▶ What needs to be done
Using the material below, count the lines that contain the word "your" and report the number only.
------------------------------
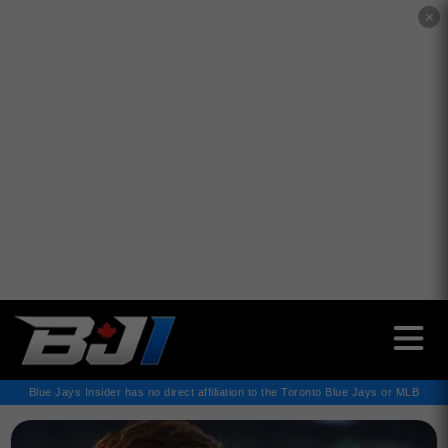
✕
Blue Jays Insider has no direct affiliation to the Toronto Blue Jays or MLB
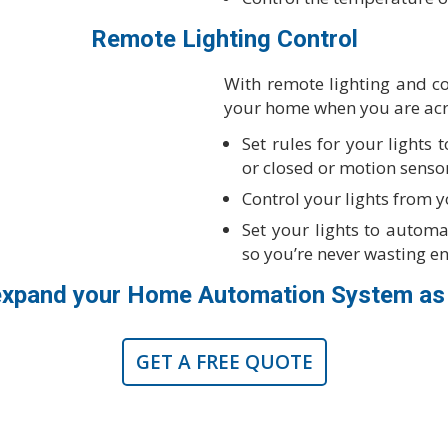
Remote Lighting Control
With remote lighting and con
your home when you are acr
Set rules for your lights
or closed or motion senso
Control your lights from 
Set your lights to automat
so you’re never wasting e
expand your Home Automation System as
GET A FREE QUOTE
------------------------------
▶ Solution to the exercise
5